I wouldn't want to have the pylint-ignore.md inside pyproject.toml. It's way too massive
Good point.
I'm starting to think that adding disable in the code like pylint-silent does is the easier approach. Making the pylint-ignore conf file small, will be a lot of work (the hash is a good idea but it's not going to be easy to implement nor cheap to maintain). Same thing with what I proposed earlier by abusing the way we have expected output for functional tests
Maybe we could propose multiple automated approach using what already exist in pylint based on what is done manually right now already:
- automated disable per project (disable added to general conf)
- automated disable per-file (disable added at the top of files)
- automated disable per-line (basically pylint-silent)
This would probably satisfy the various granularity need while not forcing us to add another system on top of what already exists.
If we want to automate even more we could include a threshold, if it's more then X line disable for a file then we disable at the file level directly. If it's more than Y file disable for the project, then we disable the message at the project level.
any update on this?
pylint-ignore's maintainer has pinned pylint<2.13 due to breaking changes
and said he won't be fixing them in https://github.com/mbarkhau/pylint-ignore/issues/13#issuecomment-1175516151
I would really like to use this solution without having to downgrade my pylint
Is there anything I can do to help (either in this repo or in pylint-ignore)?
Have a look at darker
Our existing advice from the doc is:
During adoption, especially in a legacy project where pylint was never enforced, it's best to start with the --errors-only flag, then disable convention and refactor messages with --disable=C,R and progressively re-evaluate and re-enable messages as your priorities evolve.
I think pylint-ignore is "too clever" and thus would be hard to maintain. The big conf file would also be a barrier for adoption.
The last message is an actionable design proposal (add disable for existing message but with a threshold so it's disabled at the right level: locally, file, or project), so it could be a start. Do you have an opinion @DanielNoord ?
If you want to contribute that would be greatly appreciated @nimrodV81 .
Feels like we might indeed have this as an option, but not sure how difficult it would be to implement.
I don't think including this in pylint is the right way to do it at this point, there's just too much to know about the internal.
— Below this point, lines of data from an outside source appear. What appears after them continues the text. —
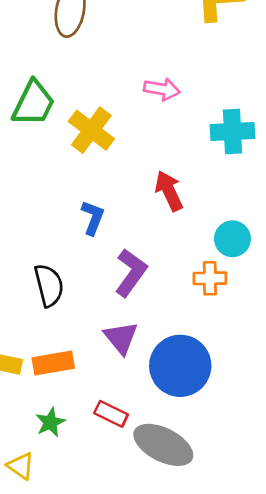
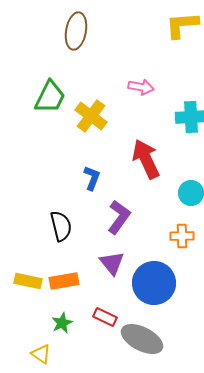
red arrow: (169, 191) -> (146, 159), size x1.4
orange cross: (210, 278) -> (182, 236), moved

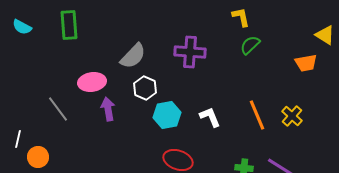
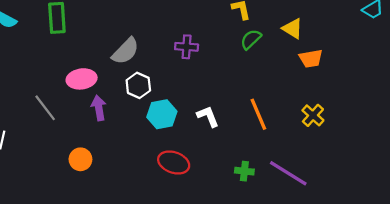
yellow triangle: (325, 35) -> (293, 29), moved
purple cross: (190, 52) -> (187, 47), size x0.7
yellow cross: (292, 116) -> (313, 115), moved
orange circle: (38, 157) -> (80, 159), moved

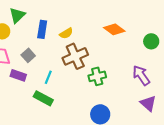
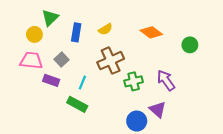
yellow semicircle: (66, 33) -> (105, 29), moved
purple arrow: (141, 75) -> (166, 80), moved
purple triangle: (148, 103) -> (158, 110), moved

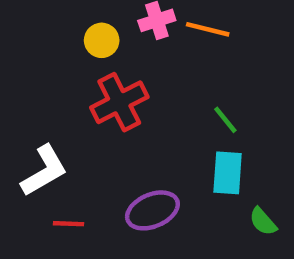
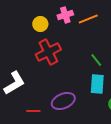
orange line: (208, 29) -> (88, 19), turned -36
red line: (68, 224) -> (33, 111), moved

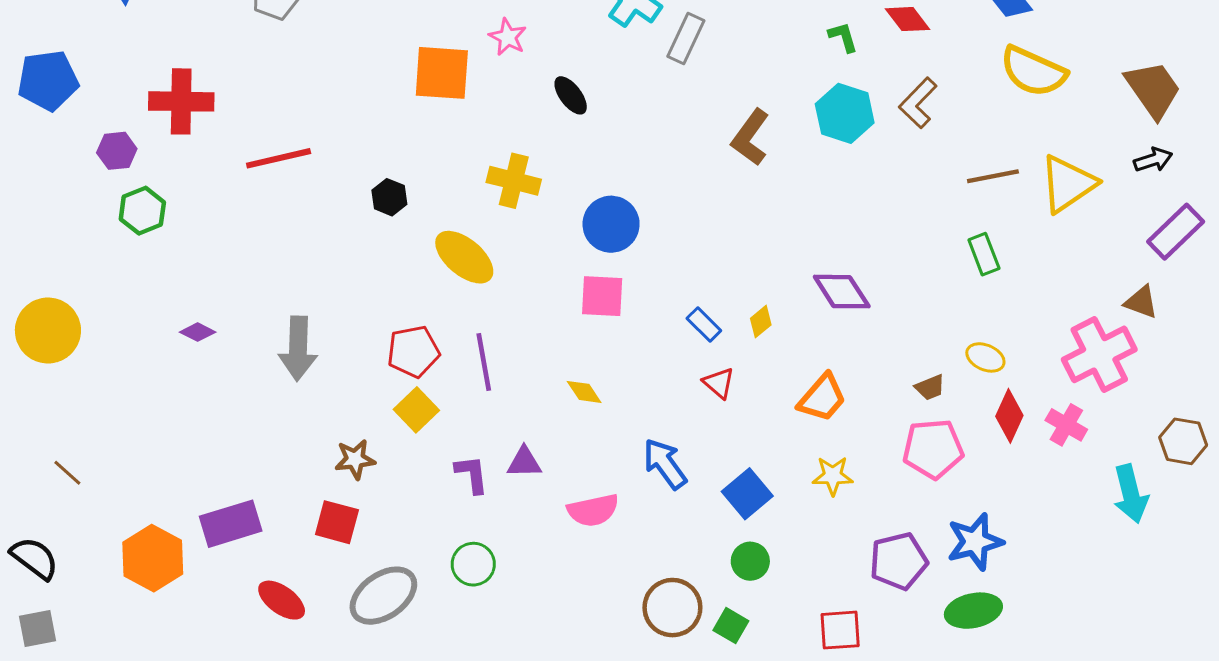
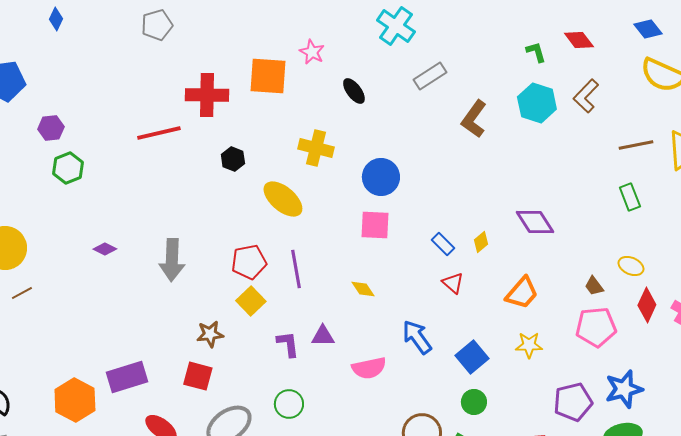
gray rectangle: (686, 38) -> (430, 76), moved, turned 32
red cross: (181, 101) -> (207, 95), moved
brown trapezoid: (930, 387) -> (594, 286), turned 75
brown line: (67, 473) -> (22, 293), moved, turned -70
One way to do it would be to create an independent one-time use tool that would get the json report from pylint . --revursive=y --enable=all --enable-all-extentions --output-format=json as input. It would load this result, populate the pyproject.toml disable for messages that were raised in more than x files, filter the message that were disabled like this from the json, then populate the beginning of the file where a message was raised more than x time, filter the message that were disabled like this from the json, then disable per line for all the messages that were raised less than x time per file. The user can then apply black and check that pylint is still not raising manually. Or disable-next could be used strategically so line are of reasonable length. Let me know what you think @nimrodV81
thank you @Pierre-Sassoulas for your fast replies
I'm not keen on solving this by adding countless pylint: disbale comments in our repo
I'll reach out to @mbarkhau to understand the limit to upgrade beyond pylint 2.12 and try to contribute to https://github.com/mbarkhau/pylint-ignore directly
What is your threshold for 'countless' ? I think a balance can be found between messages not raised when they should because of disable that are too broad and having too much disable littering the code. I'm trying to find what would be acceptable :)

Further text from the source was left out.